Question

A hot plate is placed in contact with a cold plate of a different thermal conductivity as shown in the figure. The initial temperature (at time $t = 0$) of the hot plate and cold plate are $T_h$ and $T_c$, respectively. Assume perfect contact between the plates. Which one of the following is an appropriate boundary condition at the surface $S$ for solving the unsteady state, one-dimensional heat conduction equations for the hot plate and cold plate for $t>0$?

 

• A. Temperature at S is same for both the plates
• B. Gradient of temperature at S is same for both the plates
• C. Gradient of temperature vanishes at S
• D. Temperature at S is the average of $T_h$ and $T_c$

Hint:

In heat transfer problems involving contact between two materials, ensure the continuity of temperature at the interface unless otherwise specified by additional resistive elements or discontinuities.

Answer 1

The Correct Option is A

Step 1: Analyze Heat Transfer Dynamics.
The key to solving this problem lies in understanding the heat transfer dynamics at the interface of two materials. Perfect contact between the plates implies that there is no thermal resistance at the interface, allowing heat to transfer freely. 
Step 2: Evaluate the Boundary Conditions.
Option (A) states that the temperature at the surface $S$ is the same for both plates.

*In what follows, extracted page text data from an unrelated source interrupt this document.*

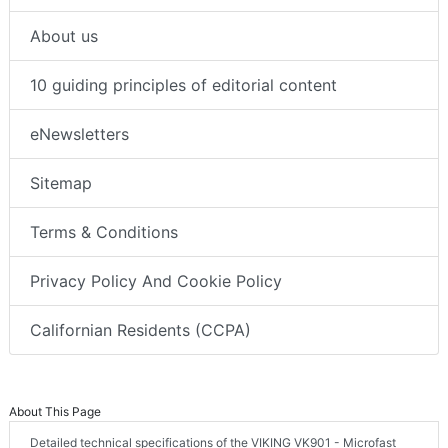
About us
10 guiding principles of editorial content
eNewsletters
Sitemap
Terms & Conditions
Privacy Policy And Cookie Policy
Californian Residents (CCPA)
About This Page
Detailed technical specifications of the VIKING VK901 - Microfast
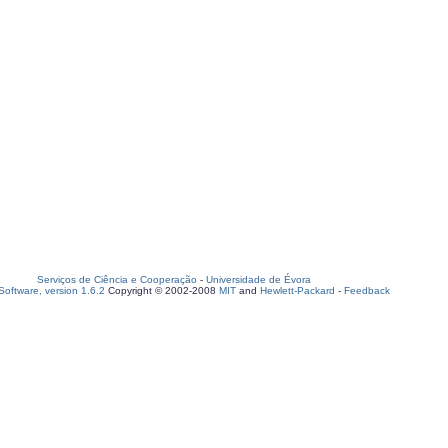
Serviços de Ciência e Cooperação
-
Universidade de Évora
oftware, version 1.6.2
Copyright © 2002-2008
MIT
and
Hewlett-Packard
-
Feedback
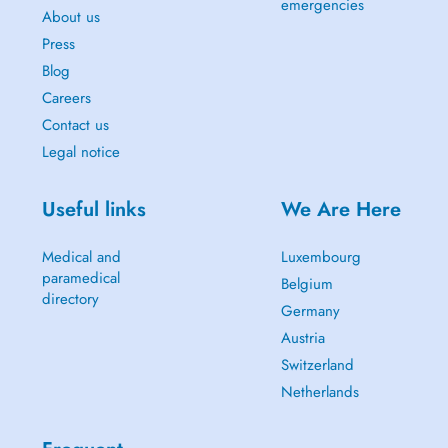
emergencies
About us
Press
Blog
Careers
Contact us
Legal notice
Useful links
We Are Here
Medical and
Luxembourg
paramedical
Belgium
directory
Germany
Austria
Switzerland
Netherlands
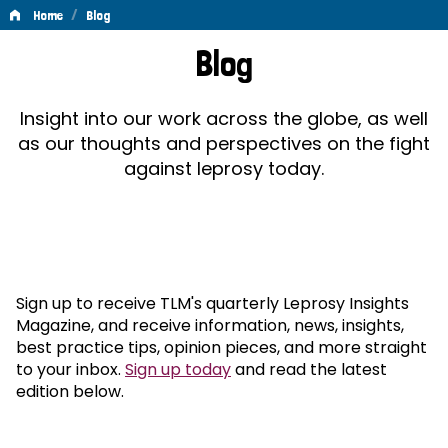
/
Home
Blog
Blog
Blog
Insight into our work across the globe, as well
as our thoughts and perspectives on the fight
against leprosy today.
Sign up to receive TLM's quarterly Leprosy Insights
Magazine, and receive information, news, insights,
best practice tips, opinion pieces, and more straight
to your inbox.
Sign up today
and read the latest
edition below.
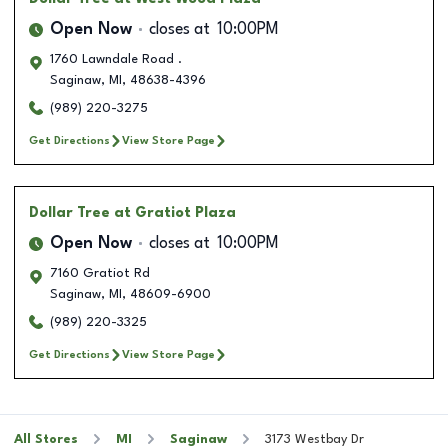
Open Now
closes at
10:00PM
1760 Lawndale Road .
Saginaw
,
MI
,
48638-4396
(989) 220-3275
Get Directions
View Store Page
Dollar Tree
at Gratiot Plaza
Open Now
closes at
10:00PM
7160 Gratiot Rd
Saginaw
,
MI
,
48609-6900
(989) 220-3325
Get Directions
View Store Page
All Stores
MI
Saginaw
3173 Westbay Dr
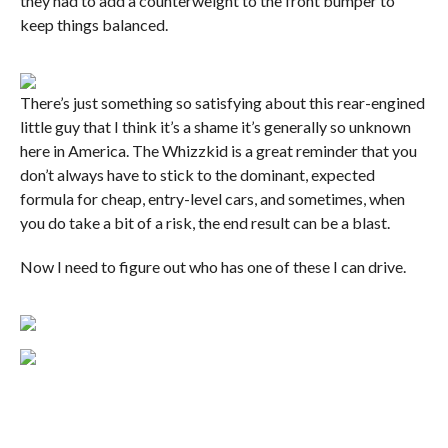
they had to add a counterweight to the front bumper to
keep things balanced.
There’s just something so satisfying about this rear-engined
little guy that I think it’s a shame it’s generally so unknown
here in America. The Whizzkid is a great reminder that you
don’t always have to stick to the dominant, expected
formula for cheap, entry-level cars, and sometimes, when
you do take a bit of a risk, the end result can be a blast.
Now I need to figure out who has one of these I can drive.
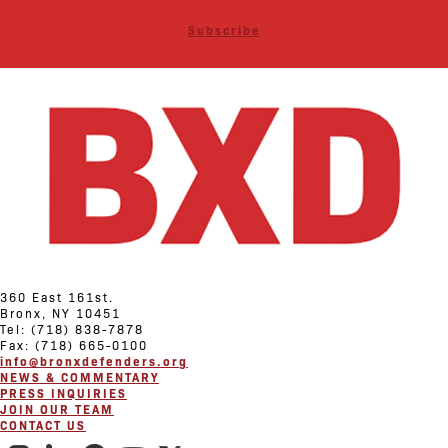
Subscribe
360 East 161st.
Bronx, NY 10451
Tel: (718) 838-7878
Fax: (718) 665-0100
info@bronxdefenders.org
NEWS & COMMENTARY
PRESS INQUIRIES
JOIN OUR TEAM
CONTACT US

This condition aligns with the principle of continuity of temperature at the interface in heat conduction, making it the most appropriate choice.
Option (B) implies equal temperature gradients at the interface. While heat flux (related to the product of gradient and thermal conductivity) must be continuous across the interface, the gradients themselves may differ if the thermal conductivities are different.
Option (C) suggests that the temperature gradient vanishes at the surface, which would incorrectly imply no heat transfer.
Option (D) proposes that the temperature at the interface is the average of $T_h$ and $T_c$. This is not a necessary condition and does not generally hold unless derived from specific system conditions or symmetries. 
Step 3: Conclusion.
Continuity of temperature across the interface is essential for correct modeling of heat transfer in contact scenarios. Therefore, Option (A) provides the correct boundary condition ensuring that the temperatures are the same at the surface $S$ of both the hot and cold plates.